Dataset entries
━━━━
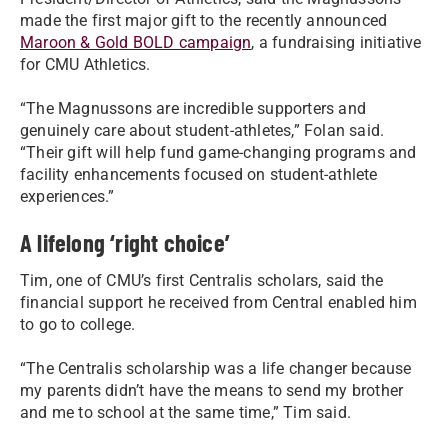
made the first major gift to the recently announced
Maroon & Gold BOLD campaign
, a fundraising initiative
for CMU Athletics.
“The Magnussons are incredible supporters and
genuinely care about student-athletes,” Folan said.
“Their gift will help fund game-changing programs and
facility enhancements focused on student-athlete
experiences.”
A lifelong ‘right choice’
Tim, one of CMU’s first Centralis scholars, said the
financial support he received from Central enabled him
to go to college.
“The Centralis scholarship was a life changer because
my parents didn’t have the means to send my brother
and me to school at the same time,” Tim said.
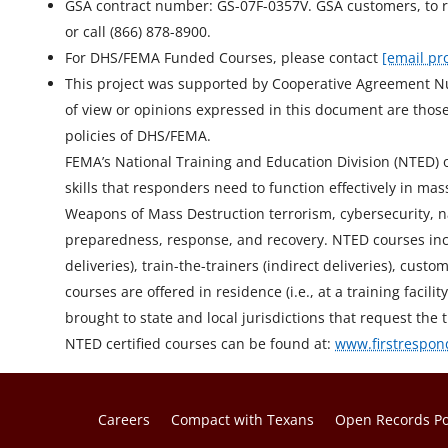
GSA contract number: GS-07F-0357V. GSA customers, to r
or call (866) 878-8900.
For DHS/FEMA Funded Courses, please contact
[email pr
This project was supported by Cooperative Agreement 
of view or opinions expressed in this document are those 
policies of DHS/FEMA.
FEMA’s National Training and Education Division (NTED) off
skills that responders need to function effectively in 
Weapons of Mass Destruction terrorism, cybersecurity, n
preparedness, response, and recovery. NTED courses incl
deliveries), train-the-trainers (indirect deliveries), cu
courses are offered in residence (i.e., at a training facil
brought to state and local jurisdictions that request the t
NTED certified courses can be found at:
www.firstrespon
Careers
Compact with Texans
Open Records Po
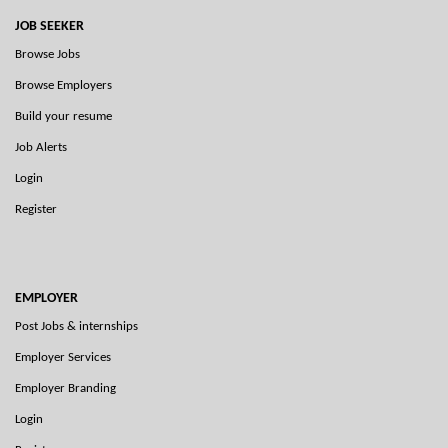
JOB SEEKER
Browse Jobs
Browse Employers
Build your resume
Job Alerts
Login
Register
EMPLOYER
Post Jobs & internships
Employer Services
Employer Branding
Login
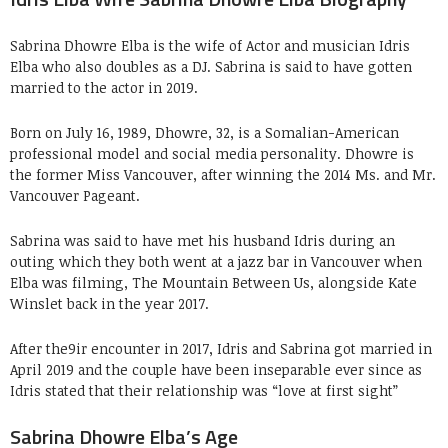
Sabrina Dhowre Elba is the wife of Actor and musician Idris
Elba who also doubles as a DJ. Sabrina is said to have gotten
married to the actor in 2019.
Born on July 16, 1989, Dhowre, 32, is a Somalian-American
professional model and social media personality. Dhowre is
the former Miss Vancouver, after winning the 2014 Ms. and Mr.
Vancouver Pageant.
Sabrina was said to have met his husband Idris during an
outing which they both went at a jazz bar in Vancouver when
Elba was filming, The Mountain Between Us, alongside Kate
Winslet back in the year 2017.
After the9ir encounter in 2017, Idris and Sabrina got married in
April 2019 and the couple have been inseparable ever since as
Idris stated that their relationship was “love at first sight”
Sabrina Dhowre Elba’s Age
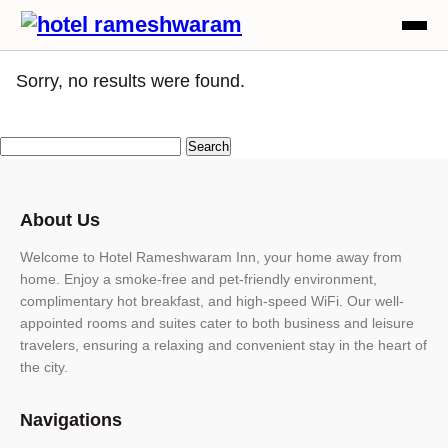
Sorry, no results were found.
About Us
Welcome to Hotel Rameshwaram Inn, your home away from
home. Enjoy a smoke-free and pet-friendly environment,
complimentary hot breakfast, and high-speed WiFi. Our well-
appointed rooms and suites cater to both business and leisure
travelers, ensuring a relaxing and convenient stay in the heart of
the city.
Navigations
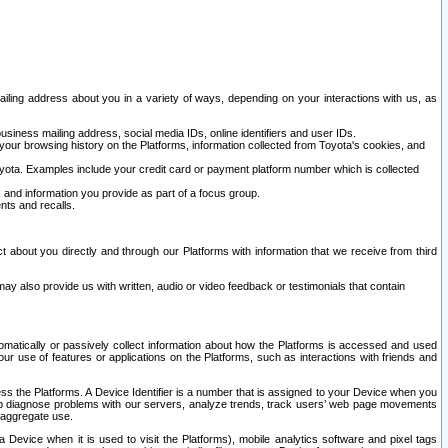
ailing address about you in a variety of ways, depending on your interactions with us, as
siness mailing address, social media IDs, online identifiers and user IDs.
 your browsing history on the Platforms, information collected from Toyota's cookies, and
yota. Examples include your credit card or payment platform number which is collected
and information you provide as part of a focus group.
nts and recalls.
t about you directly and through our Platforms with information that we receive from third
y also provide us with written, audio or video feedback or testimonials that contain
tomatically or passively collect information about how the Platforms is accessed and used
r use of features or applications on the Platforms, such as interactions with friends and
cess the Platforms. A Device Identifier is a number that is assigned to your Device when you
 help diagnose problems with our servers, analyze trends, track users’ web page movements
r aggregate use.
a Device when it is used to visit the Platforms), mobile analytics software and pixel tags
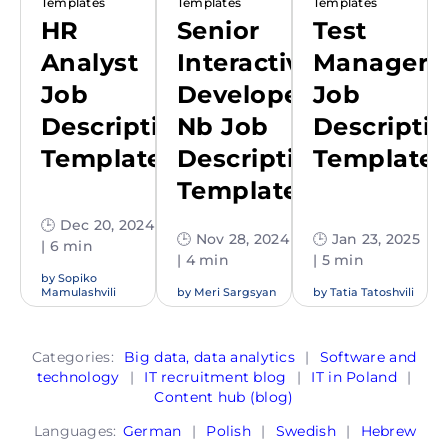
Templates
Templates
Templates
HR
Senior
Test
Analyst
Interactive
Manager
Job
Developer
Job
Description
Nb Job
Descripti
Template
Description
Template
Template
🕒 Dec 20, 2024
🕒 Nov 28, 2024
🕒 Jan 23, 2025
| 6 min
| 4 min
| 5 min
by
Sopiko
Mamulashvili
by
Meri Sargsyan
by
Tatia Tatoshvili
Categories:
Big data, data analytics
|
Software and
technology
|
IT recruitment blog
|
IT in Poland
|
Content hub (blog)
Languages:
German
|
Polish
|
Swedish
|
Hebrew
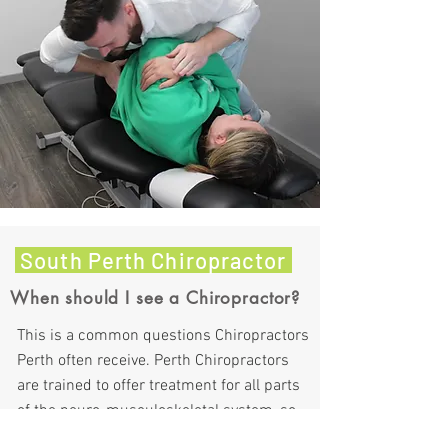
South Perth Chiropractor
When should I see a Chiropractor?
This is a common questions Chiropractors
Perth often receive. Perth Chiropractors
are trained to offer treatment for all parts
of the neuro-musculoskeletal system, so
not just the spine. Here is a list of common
━━━━
§ WORK REQUEST: Repeat exactly the lines above, beginning at the one containing "my parents didn’t" and ending at the one containing "Vancouver Pageant.". Do not carry over any pictures.

§ ANSWER TO THIS PROBLEM:
my parents didn’t have the means to send my brother
and me to school at the same time,” Tim said.
GSA contract number: GS-07F-0357V. GSA customers, to r
or call (866) 878-8900.
For DHS/FEMA Funded Courses, please contact
[email pr
This project was supported by Cooperative Agreement 
of view or opinions expressed in this document are those 
policies of DHS/FEMA.
FEMA’s National Training and Education Division (NTED) off
skills that responders need to function effectively in 
Weapons of Mass Destruction terrorism, cybersecurity, n
preparedness, response, and recovery. NTED courses incl
deliveries), train-the-trainers (indirect deliveries), cu
courses are offered in residence (i.e., at a training facil
brought to state and local jurisdictions that request the t
NTED certified courses can be found at:
www.firstrespon
Careers
Compact with Texans
Open Records Po
JOB SEEKER
Browse Jobs
Browse Employers
Build your resume
Job Alerts
Login
Register
EMPLOYER
Post Jobs & internships
Employer Services
Employer Branding
Login
Sabrina Dhowre Elba is the wife of Actor and musician Idris
Elba who also doubles as a DJ. Sabrina is said to have gotten
married to the actor in 2019.
Born on July 16, 1989, Dhowre, 32, is a Somalian-American
professional model and social media personality. Dhowre is
the former Miss Vancouver, after winning the 2014 Ms. and Mr.
Vancouver Pageant.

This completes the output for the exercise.